With clarity of mission came strengthened resolve to accomplish that mission. This held true in his military career, and Chuck knew it would hold true again. He strengthened his resolve and took another chance. This time, it was with a company he respected but in a job he knew nothing about – and it was a perfect fit.

His days of rejecting certain paths because they weren’t in direct step with his tangible skills were over. His notion that his maturity and experience overqualified him for an entry-level job was readjusted. He knew now it wasn’t his skills that mattered, but his traits.

The work ethic he’d been devoid of in high school was now coursing through his veins. His commitment to a task, his determination to succeed, his belief in a team mission, made him an invaluable asset. A foot in the door at an entry-level position, in a job he knew nothing about, was his new idea of perfection. From there he’d let his intelligence and his work ethic speak for themselves.

Today, Chuck is a marketing director at Grunt Style, the innovative company that is bringing patriotism and pride back to households across America. If anyone had told Chuck his new niche would be retail marketing and customer service, he’d have promptly suggested they switch their meds.
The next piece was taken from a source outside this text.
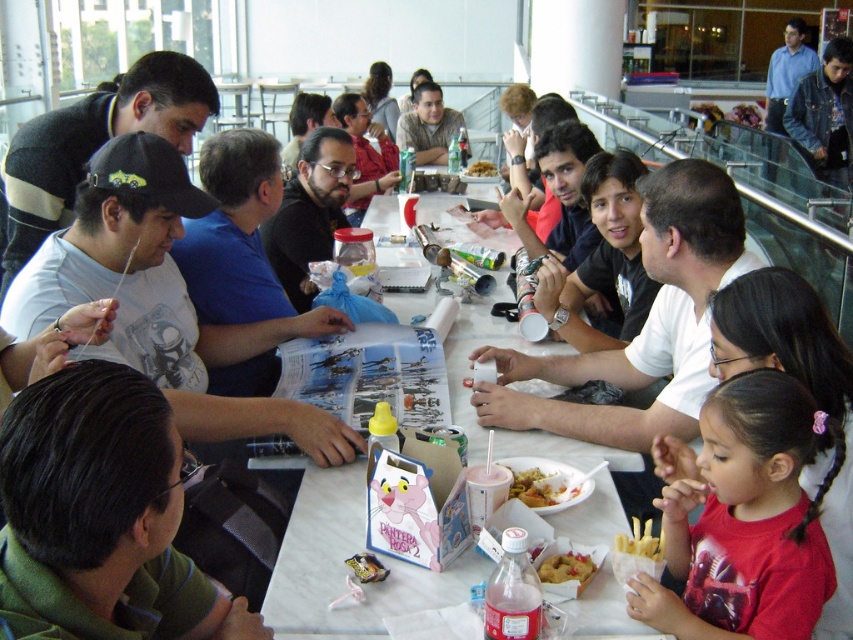 You are a server at the food court and need to deliver a drink to the person wearing the green fabric shirt at lower left. There is a shiny plastic cup at center on the table. Can you place the drink next to the cup without it being blocked by the shirt?

The green fabric shirt at lower left is taller than the shiny plastic cup at center, so placing the drink next to the cup might be obstructed by the shirt.

You are a server in the food court. You need to place a new order for a customer who is sitting at the white marble table at center. Where should you place the order so that it is in front of the brown paper bag at center?

The white marble table at center is in front of the brown paper bag at center, so you should place the new order on the white marble table at center in front of the brown paper bag at center to ensure it is accessible.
He laughs now at the marked change in his life’s trajectory.

“Everything deemed ‘worth it’ has some inherent risk,” Chuck says. 

He accepted great risk to defend freedom in this country and bring it to others. He accepted the challenge of life with lingering TBI symptoms, and the potential to fail at each professional endeavor. He’s seen people get caught in the ‘What if’ trap, worrying about all the potential mishaps that accompany bold moves, and he’s using lessons learned in the military to outwit self-doubt and fear. Asked what advice he has for others struggling against the same enemies of fulfillment, Chuck offered the following:

Endure anything that comes your way. Don’t throw up your hands and give up when you’re tossed a curveball. Do something fulfilling to you – give back to the community… contribute to society in some capacity. 

Adapt. Learn. Develop.

People like Chuck put themselves on the front lines. They take the fight against terrorism to the enemy so that they cannot do to this country, what they are doing to others. He’s done his part to pave the path to success for his fellow Americans. The rest is up to us.